Dans son récit Blanche, Catherine Blondeau interroge sa propre blancheur. Cette passionnante enquête autobiographique pose la nécessité d’une nouvelle « poétique de la relation », que l’auteure développe à l’échelle du Grand T à Nantes qu’elle dirige depuis 2011.
C’est par la fiction que Catherine Blondeau fait son entrée en littérature. Dans Débutants (Mémoire d’Encrier), publié à Montréal en 2018 puis en France en janvier 2020, la directrice du Grand T à Nantes rassemble dans un petit village de Dordogne, Les Eyzies, des personnages d’origines diverses. Des exilés plus ou moins volontaires. L’anglais Peter Lloyd, traducteur, y vit depuis la disparition de son amant, mort du Sida quinze ans plus tôt. Il y est devenu ami avec la jeune Polonaise Magda Kowalska, qui tient une maison d’hôtes dans le village, et rencontre en 2004 l’archéologue sud-africain Nelson Ndlovu, invité pour l’inauguration du musée national de la Préhistoire. Aussi documenté que romanesque, ce livre doit beaucoup aux différentes expériences de l’auteure, qui avant de prendre en 2011 la direction du Grand T a été Maître de conférences en littérature et arts du spectacle à l’Université de Rouen, directrice de l’Institut français d’Afrique du Sud à Johannesburg, attachée culturelle à Varsovie et conseillère artistique du festival Automne en Normandie.

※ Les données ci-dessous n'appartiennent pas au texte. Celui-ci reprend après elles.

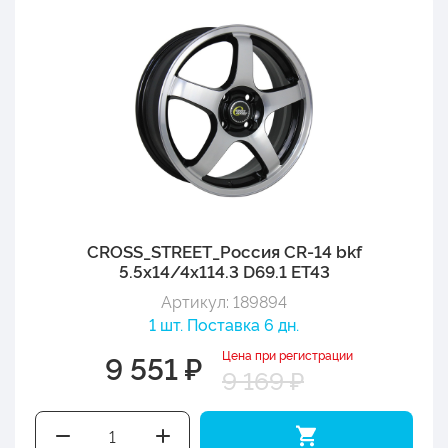
CROSS_STREET_Россия CR-14 bkf
5.5x14/4x114.3 D69.1 ET43
Артикул: 189894
1 шт. Поставка 6 дн.
Цена при регистрации
9 551 ₽
9 169 ₽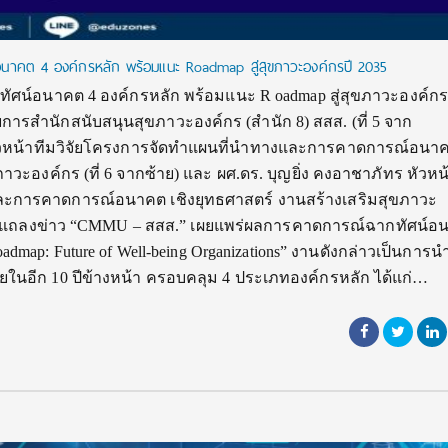
าคต 4 องค์กรหลัก พร้อมแนะ Roadmap สู่สุขภาวะองค์กรปี 2035
ศน์อนาคต 4 องค์กรหลัก พร้อมแนะ R oadmap สู่สุขภาวะองค์กรป
วยการสำนักสนับสนุนสุขภาวะองค์กร (สำนัก 8) สสส. (ที่ 5 จาก
รี หัวหน้าทีมวิจัยโครงการจัดทำแผนที่นำทางและการคาดการณ์อนาค
าวะองค์กร (ที่ 6 จากซ้าย) และ ผศ.ดร. บุญยิ่ง คงอาชาภัทร หัวหน
ะการคาดการณ์อนาคต เชิงยุทธศาสตร์ งานสร้างเสริมสุขภาวะ
มงานแถลงข่าว “CMMU – สสส.” เผยแพร่ผลการคาดการณ์ฉากทัศน์อ
 Roadmap: Future of Well-being Organizations” งานดังกล่าวเป็นการ
อีก 10 ปีข้างหน้า ครอบคลุม 4 ประเภทองค์กรหลัก ได้แก่…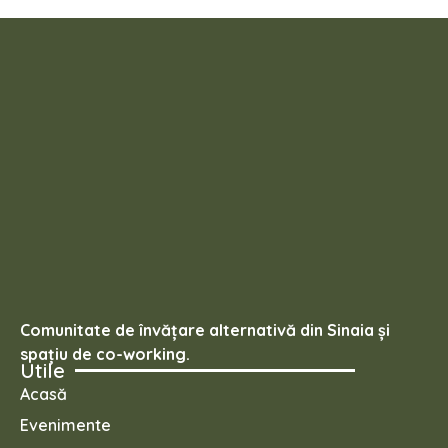
Comunitate de învățare alternativă din Sinaia și
spațiu de co-working.
Utile
Acasă
Evenimente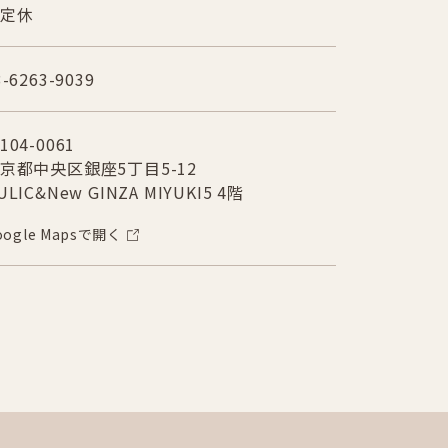
定休
3-6263-9039
104-0061
京都中央区銀座5丁目5-12
ULIC&New GINZA MIYUKI5 4階
oogle Mapsで開く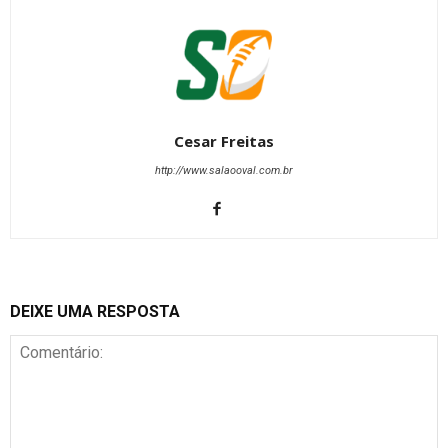
Cesar Freitas
http://www.salaooval.com.br
DEIXE UMA RESPOSTA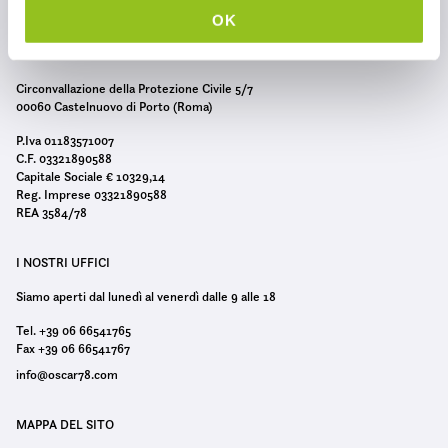
c
OK
o
n
s
Circonvallazione della Protezione Civile 5/7
00060 Castelnuovo di Porto (Roma)
e
n
P.Iva 01183571007
C.F. 03321890588
s
Capitale Sociale € 10329,14
o
Reg. Imprese 03321890588
REA 3584/78
I NOSTRI UFFICI
Siamo aperti dal lunedì al venerdì dalle 9 alle 18
Tel. +39 06 66541765
Fax +39 06 66541767
info@oscar78.com
MAPPA DEL SITO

Dans Blanche, ce riche parcours international apparaît de façon plus directe. Autobiographique, le récit qu’y déploie Catherine Blondeau retrace en de courts chapitres efficaces, ciselés à la manière de nouvelles, l’itinéraire intellectuel d’une femme qui, en découvrant la vie et les penseurs d’Afrique du Sud, découvre qu’elle est blanche. Son enquête vient bien après la stupeur : en suivant le sillage de Frantz Fanon qu’elle cite en exergue – « Dans le monde où je m’achemine, je me crée interminablement » – l’auteure se fait anthropologue d’elle-même. Elle remonte aussi loin que possible, à l’enfance, pour cerner les contours de sa propre blancheur. Autrement dit, de sa conscience d’être blanche dans des pays à la mémoire coloniale encore vive.
Mises au même plan, ses rencontres littéraires, ses expériences intimes et professionnelles dessinent les mécanismes d’une pensée complexe, prête à toutes les remises en question, à tous les déplacements. Mue par un profond désir de connaissance de soi et de transformation des rapports Nord-Sud, l’écriture de Catherine Blondeau incarne avec force et intelligence l’urgence d’une nouvelle éthique, sur le pan interhumain aussi bien que politique. Elle dit la nécessité d’une « poétique de la relation », selon l’expression d’Édouard Glissant cité à plusieurs reprises dans Blanche, de même que dans les textes de communication du Grand T, dont Catherine Blondeau travaille à faire un « théâtre de la relation ».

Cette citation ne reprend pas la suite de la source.